Activity.
Exact transcription, pictures omitted: begin at the top line of the records below and end with the line bearing "VIDEOGIOCHI".

(Stored data entries)
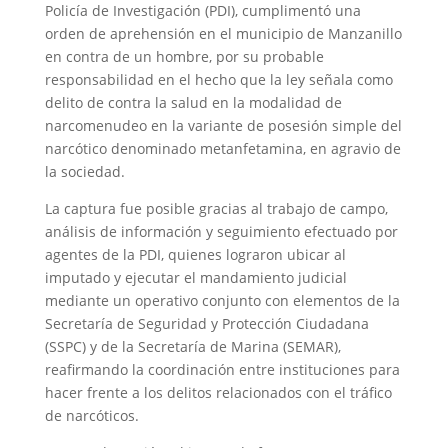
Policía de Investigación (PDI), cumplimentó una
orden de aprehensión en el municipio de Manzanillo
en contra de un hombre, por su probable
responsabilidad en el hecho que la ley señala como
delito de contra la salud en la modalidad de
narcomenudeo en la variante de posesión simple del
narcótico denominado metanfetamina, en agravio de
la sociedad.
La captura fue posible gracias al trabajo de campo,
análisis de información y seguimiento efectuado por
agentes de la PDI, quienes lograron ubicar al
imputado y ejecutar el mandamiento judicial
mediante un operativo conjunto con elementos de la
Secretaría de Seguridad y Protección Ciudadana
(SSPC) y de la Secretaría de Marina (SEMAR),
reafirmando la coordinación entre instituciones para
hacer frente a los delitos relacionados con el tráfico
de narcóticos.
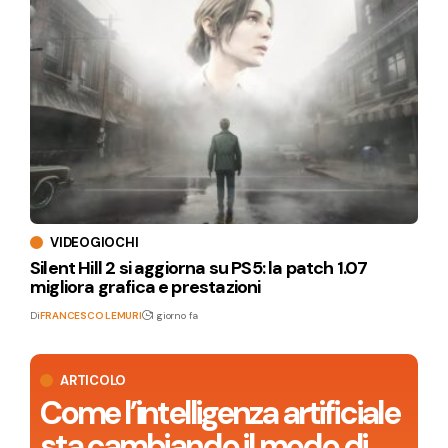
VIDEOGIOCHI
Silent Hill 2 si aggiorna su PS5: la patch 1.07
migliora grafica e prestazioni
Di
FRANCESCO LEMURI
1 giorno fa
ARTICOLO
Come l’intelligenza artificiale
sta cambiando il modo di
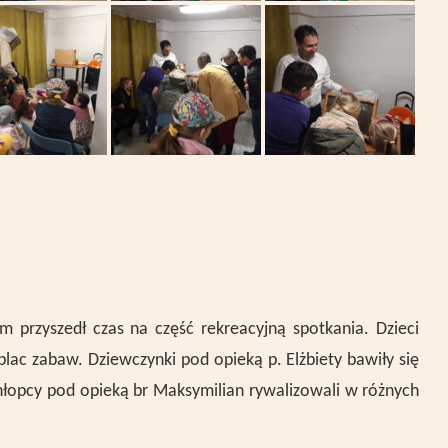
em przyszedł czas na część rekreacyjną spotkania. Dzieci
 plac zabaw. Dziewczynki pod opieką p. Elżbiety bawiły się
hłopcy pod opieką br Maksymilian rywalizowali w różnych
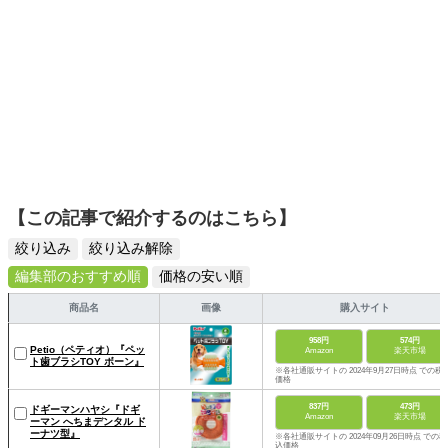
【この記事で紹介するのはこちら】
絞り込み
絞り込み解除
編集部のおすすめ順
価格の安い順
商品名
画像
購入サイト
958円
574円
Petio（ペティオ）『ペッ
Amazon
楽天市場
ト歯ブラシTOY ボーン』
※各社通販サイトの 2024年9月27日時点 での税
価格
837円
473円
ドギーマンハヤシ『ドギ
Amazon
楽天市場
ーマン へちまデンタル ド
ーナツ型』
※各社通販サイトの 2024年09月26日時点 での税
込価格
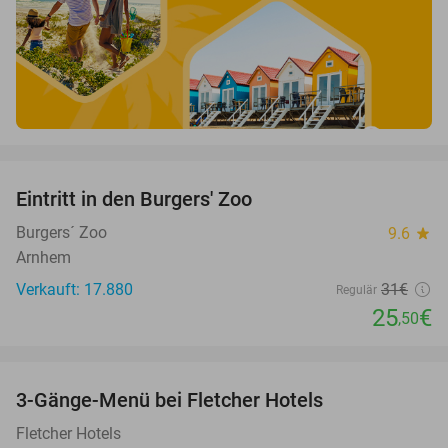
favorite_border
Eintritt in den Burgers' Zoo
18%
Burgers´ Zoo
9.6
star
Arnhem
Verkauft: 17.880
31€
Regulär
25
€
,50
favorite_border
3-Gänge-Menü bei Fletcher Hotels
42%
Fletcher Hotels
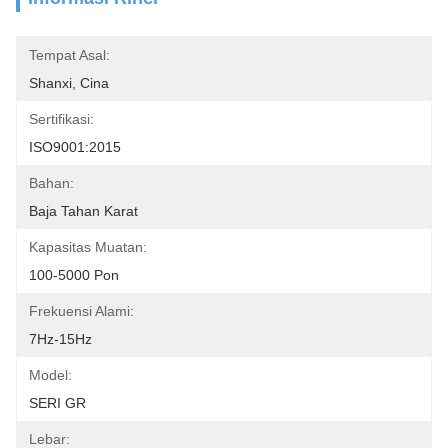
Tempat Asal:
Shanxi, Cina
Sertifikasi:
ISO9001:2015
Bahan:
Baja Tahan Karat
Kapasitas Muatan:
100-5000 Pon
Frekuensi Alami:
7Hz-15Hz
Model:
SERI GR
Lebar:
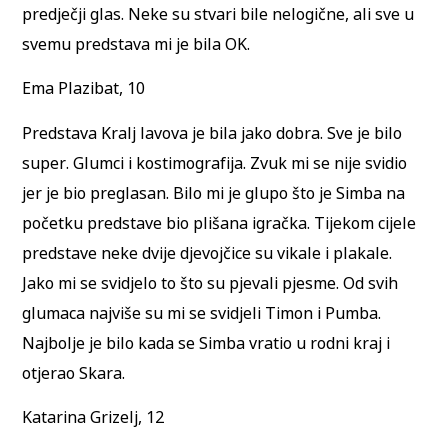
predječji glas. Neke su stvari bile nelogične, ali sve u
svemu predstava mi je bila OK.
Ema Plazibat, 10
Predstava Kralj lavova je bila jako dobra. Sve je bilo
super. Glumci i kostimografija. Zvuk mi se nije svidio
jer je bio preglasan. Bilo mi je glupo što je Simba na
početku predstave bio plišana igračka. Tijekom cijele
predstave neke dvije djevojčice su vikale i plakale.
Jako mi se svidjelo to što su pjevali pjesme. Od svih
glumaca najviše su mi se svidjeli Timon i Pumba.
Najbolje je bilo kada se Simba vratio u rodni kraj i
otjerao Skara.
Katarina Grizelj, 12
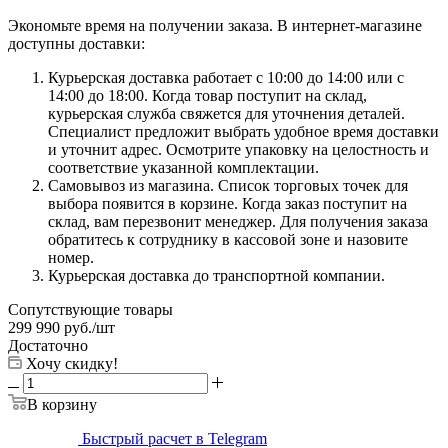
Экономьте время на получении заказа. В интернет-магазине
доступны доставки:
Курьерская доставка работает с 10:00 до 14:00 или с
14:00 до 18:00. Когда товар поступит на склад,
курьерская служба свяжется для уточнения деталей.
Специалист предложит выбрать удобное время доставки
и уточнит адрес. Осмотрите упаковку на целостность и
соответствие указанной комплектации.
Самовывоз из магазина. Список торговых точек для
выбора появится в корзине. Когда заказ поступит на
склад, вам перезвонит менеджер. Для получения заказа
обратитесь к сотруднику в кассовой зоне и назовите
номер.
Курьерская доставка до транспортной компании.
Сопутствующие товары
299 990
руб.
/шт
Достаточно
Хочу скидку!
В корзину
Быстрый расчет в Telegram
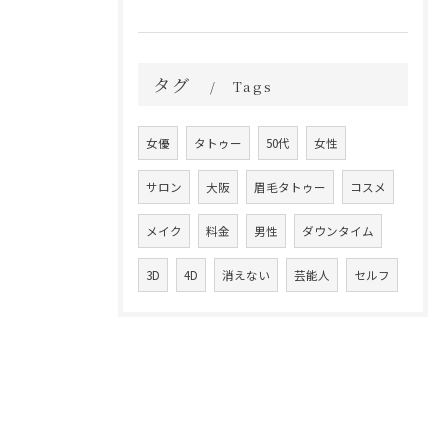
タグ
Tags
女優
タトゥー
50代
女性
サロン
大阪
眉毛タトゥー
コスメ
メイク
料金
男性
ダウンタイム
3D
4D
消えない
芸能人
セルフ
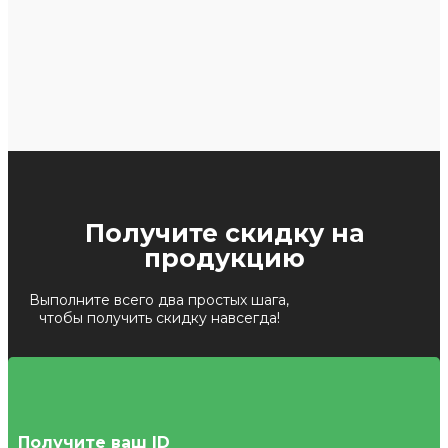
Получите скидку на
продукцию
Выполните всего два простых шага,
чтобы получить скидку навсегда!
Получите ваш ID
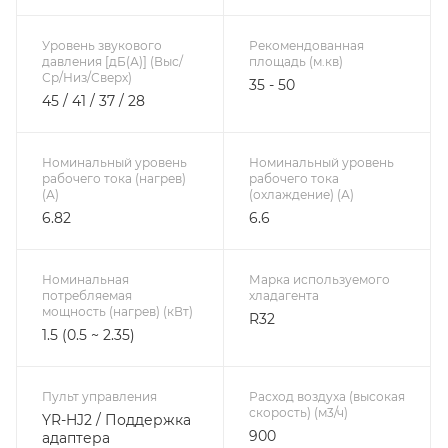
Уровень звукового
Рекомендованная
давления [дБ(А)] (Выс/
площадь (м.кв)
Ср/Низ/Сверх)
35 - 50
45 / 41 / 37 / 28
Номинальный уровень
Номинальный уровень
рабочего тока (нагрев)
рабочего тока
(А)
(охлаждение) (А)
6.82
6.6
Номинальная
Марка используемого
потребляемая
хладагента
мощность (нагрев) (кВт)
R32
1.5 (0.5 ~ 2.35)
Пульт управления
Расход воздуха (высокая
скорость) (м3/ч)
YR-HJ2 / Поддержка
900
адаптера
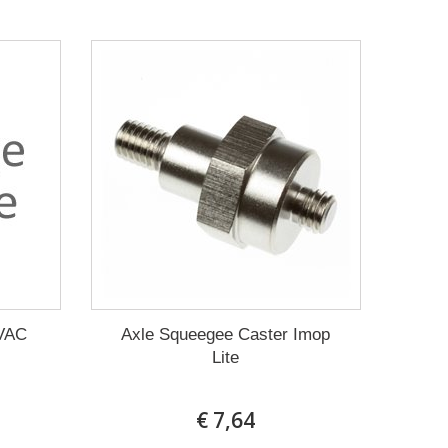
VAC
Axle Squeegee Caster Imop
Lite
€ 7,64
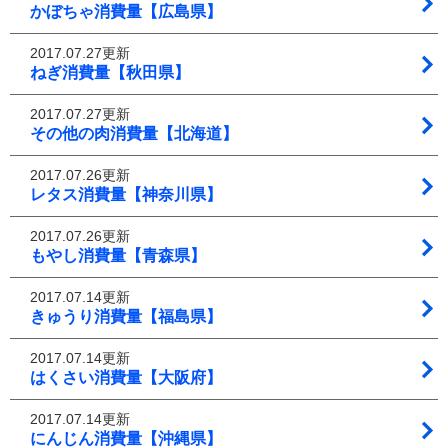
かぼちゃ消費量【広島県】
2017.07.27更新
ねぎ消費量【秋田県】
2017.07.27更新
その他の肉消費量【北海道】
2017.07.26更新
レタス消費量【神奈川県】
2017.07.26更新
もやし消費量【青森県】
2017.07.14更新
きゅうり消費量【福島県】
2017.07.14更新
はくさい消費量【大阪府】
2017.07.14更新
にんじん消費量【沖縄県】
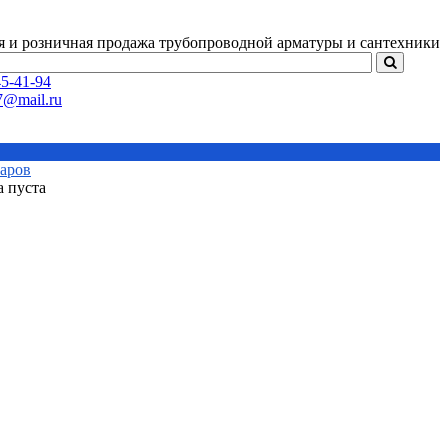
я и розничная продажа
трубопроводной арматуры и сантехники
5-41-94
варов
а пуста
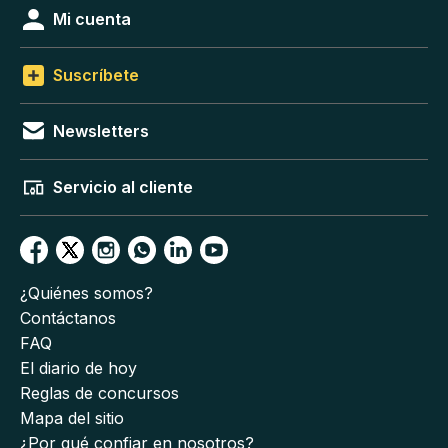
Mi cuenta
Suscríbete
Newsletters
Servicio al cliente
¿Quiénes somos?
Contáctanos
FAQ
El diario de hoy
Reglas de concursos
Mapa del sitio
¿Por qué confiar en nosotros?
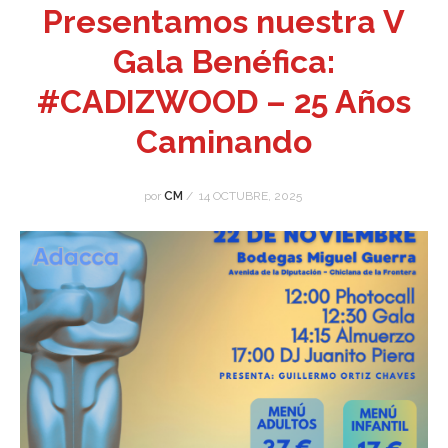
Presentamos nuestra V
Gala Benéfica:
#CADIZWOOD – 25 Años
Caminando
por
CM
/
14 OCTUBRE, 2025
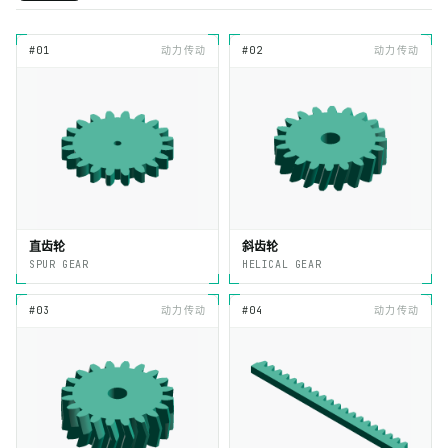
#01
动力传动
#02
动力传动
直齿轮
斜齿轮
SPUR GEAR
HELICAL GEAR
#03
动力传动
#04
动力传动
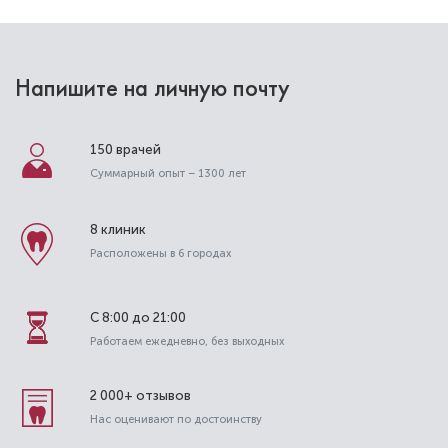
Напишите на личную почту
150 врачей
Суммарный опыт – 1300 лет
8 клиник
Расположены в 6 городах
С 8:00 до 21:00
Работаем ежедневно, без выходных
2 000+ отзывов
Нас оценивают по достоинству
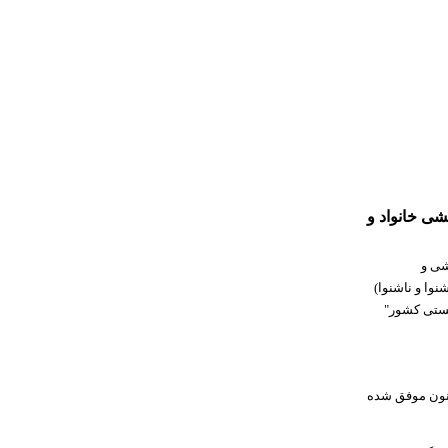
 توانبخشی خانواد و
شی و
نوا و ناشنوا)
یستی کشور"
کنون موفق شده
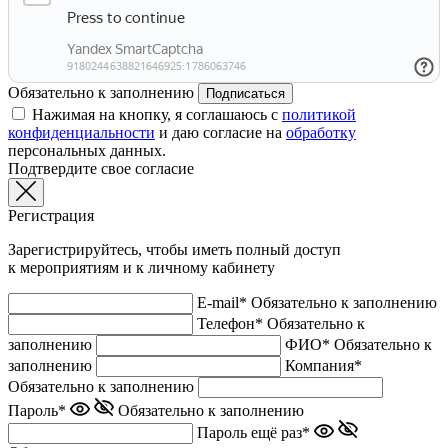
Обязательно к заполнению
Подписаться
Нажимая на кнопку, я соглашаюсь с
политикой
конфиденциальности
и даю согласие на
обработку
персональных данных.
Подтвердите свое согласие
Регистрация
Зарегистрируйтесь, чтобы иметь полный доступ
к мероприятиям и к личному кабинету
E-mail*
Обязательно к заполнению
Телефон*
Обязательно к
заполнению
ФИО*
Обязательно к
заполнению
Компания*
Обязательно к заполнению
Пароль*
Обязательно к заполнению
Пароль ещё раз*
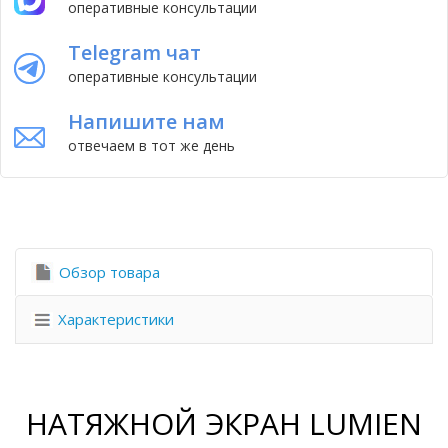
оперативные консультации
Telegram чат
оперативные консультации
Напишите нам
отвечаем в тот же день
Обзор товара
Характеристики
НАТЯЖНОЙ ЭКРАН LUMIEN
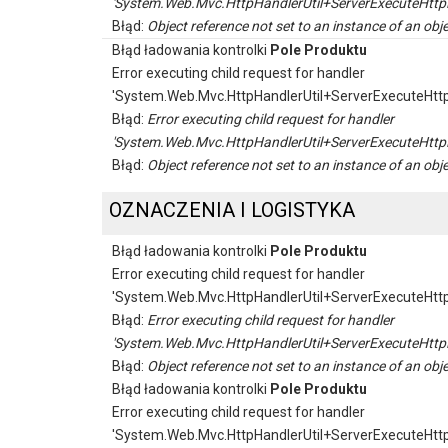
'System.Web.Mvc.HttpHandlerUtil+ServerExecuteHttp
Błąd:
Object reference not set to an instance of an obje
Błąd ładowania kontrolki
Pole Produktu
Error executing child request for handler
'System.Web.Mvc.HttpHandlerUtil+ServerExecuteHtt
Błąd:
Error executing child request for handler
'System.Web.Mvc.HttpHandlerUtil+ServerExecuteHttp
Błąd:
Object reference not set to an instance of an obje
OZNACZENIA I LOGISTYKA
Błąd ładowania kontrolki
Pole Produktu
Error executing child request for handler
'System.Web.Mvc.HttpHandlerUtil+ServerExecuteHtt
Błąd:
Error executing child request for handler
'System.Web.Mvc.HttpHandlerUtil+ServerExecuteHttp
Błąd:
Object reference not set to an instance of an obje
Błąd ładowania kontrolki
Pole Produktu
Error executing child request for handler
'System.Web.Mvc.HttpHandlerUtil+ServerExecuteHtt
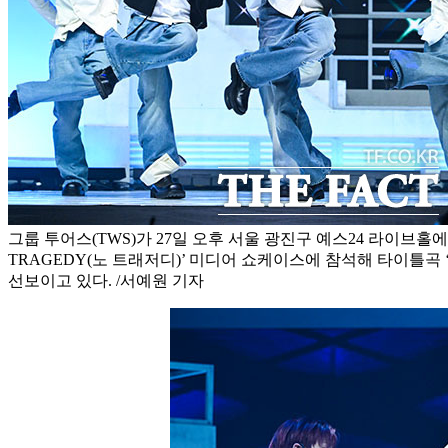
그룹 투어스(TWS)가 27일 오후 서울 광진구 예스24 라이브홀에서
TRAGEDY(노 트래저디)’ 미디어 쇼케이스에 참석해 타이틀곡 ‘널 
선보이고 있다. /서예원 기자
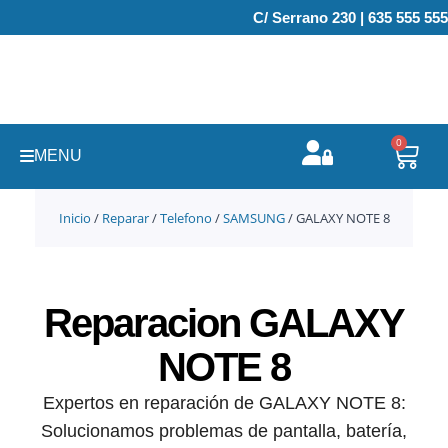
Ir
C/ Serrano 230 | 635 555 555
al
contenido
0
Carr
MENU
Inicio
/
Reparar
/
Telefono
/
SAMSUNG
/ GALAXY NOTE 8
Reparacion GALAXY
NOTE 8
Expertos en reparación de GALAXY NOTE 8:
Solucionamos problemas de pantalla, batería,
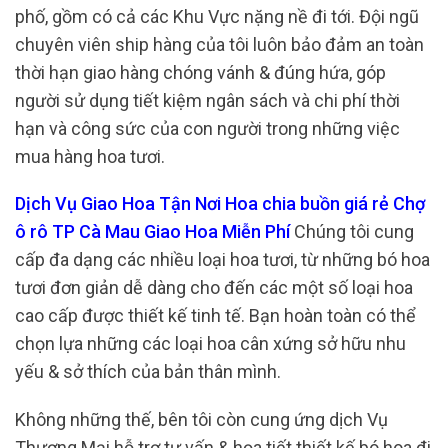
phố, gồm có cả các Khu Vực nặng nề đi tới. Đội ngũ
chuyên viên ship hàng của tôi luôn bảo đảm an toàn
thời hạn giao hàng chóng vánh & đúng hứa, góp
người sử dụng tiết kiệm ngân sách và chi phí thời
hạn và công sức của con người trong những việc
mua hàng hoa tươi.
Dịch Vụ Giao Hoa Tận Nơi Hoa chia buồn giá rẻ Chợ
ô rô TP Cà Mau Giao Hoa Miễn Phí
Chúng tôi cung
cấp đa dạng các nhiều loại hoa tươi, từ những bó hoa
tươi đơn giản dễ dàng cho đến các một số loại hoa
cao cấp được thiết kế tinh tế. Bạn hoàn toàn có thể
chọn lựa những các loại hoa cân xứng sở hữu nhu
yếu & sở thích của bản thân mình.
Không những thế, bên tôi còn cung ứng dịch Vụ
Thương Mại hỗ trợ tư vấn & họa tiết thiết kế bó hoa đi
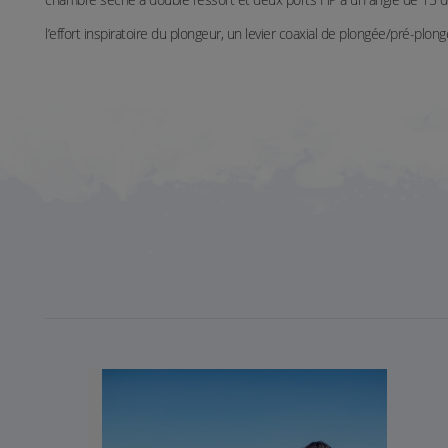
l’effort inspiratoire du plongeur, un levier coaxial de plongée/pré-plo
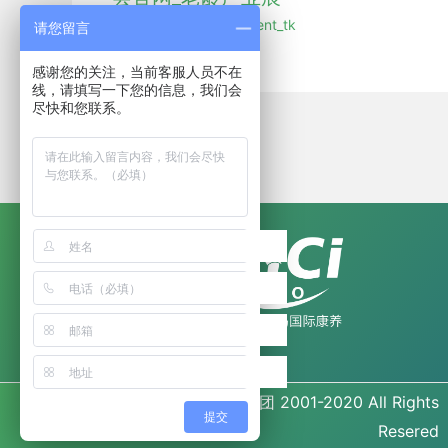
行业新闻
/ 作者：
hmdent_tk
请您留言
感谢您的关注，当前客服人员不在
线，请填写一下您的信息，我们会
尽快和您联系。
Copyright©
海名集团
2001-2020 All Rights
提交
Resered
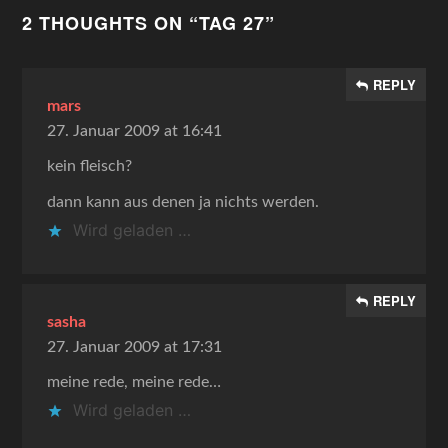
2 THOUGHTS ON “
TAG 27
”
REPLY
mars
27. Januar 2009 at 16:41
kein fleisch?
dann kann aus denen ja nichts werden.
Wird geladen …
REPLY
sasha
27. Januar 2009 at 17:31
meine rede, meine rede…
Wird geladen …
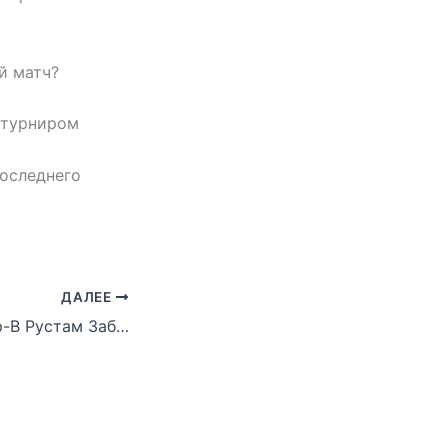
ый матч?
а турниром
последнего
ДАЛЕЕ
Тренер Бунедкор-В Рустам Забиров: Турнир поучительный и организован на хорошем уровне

Exercise response.
Policía de Investigación (PDI), cumplimentó una
orden de aprehensión en el municipio de Manzanillo
en contra de un hombre, por su probable
responsabilidad en el hecho que la ley señala como
delito de contra la salud en la modalidad de
narcomenudeo en la variante de posesión simple del
narcótico denominado metanfetamina, en agravio de
la sociedad.
La captura fue posible gracias al trabajo de campo,
análisis de información y seguimiento efectuado por
agentes de la PDI, quienes lograron ubicar al
imputado y ejecutar el mandamiento judicial
mediante un operativo conjunto con elementos de la
Secretaría de Seguridad y Protección Ciudadana
(SSPC) y de la Secretaría de Marina (SEMAR),
reafirmando la coordinación entre instituciones para
hacer frente a los delitos relacionados con el tráfico
de narcóticos.
VIDEOGIOCHI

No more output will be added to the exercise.